Records from a data collection

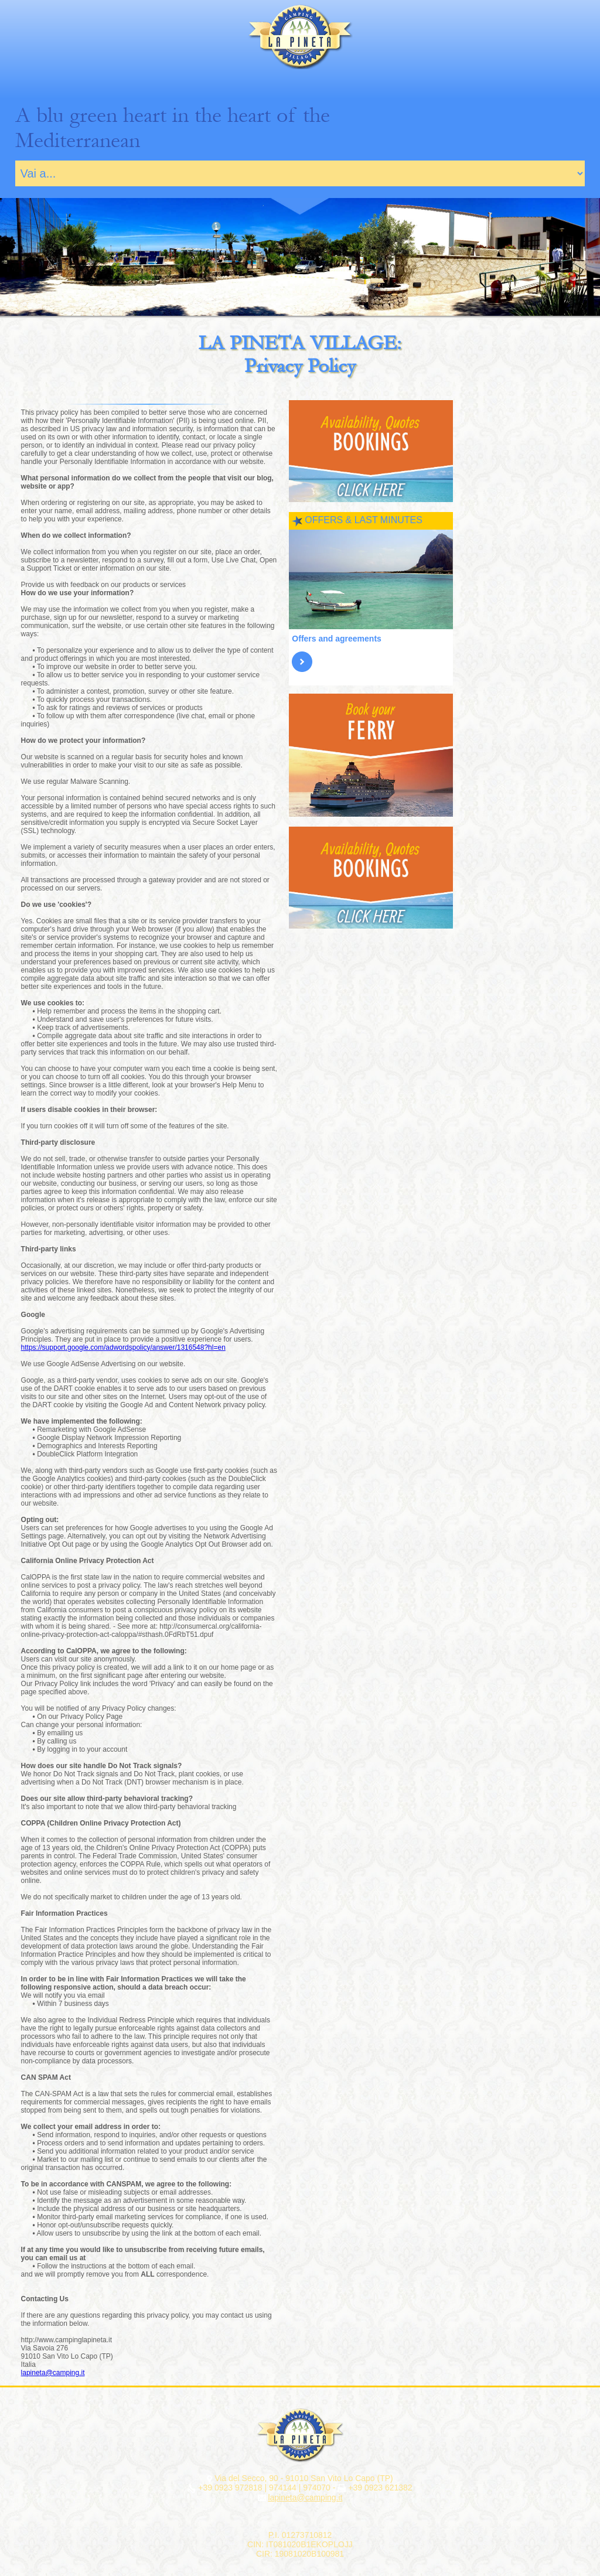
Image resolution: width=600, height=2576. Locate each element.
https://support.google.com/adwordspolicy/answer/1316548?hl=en (123, 1347)
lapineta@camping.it (53, 2373)
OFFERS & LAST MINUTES (363, 520)
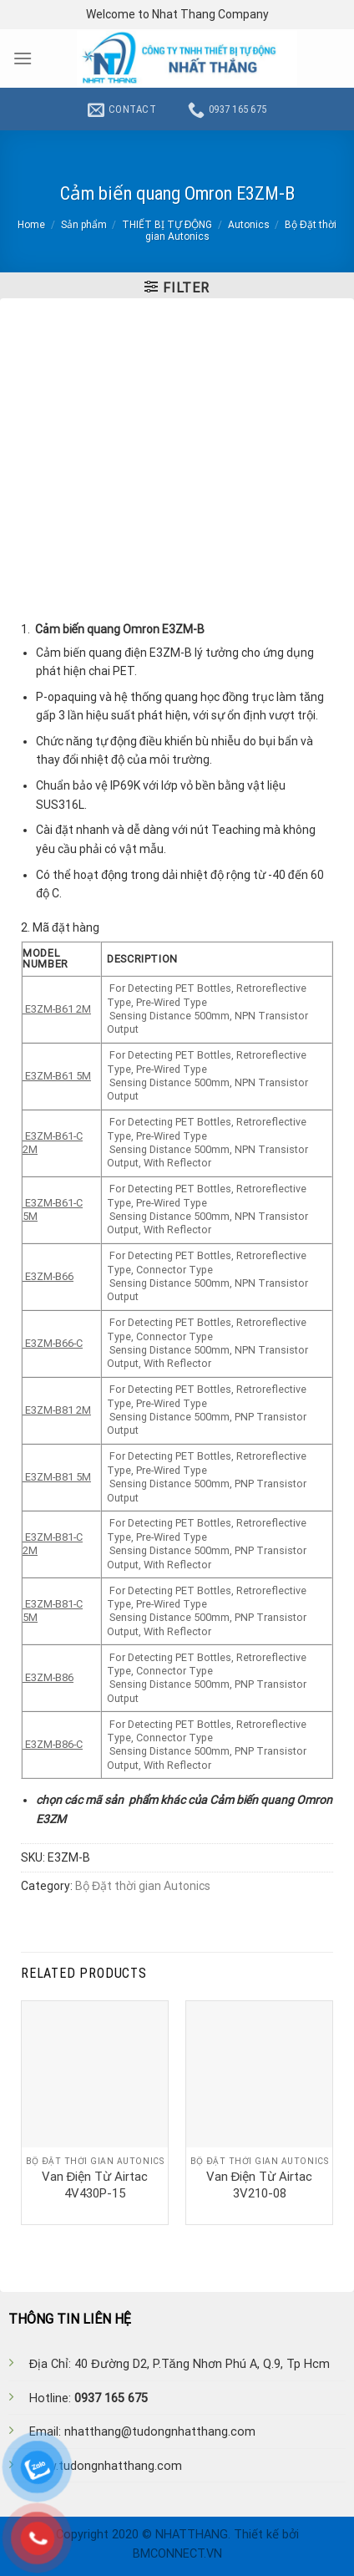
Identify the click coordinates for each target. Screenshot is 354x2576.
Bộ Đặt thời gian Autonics (142, 1886)
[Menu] (23, 58)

> [WHAT IS EXPECTED] Wherever an image appears, omit it; copy the rest of the records exactly.

> [SOLUTION FOR THIS EXERCISE]
Image resolution: width=600, height=2576. Locate each element.
https://support.google.com/adwordspolicy/answer/1316548?hl=en (123, 1347)
lapineta@camping.it (53, 2373)
OFFERS & LAST MINUTES (363, 520)
Identify the click coordinates for each target. Screenshot is 354x2576.
Bộ Đặt thời gian Autonics (142, 1886)
[Menu] (23, 58)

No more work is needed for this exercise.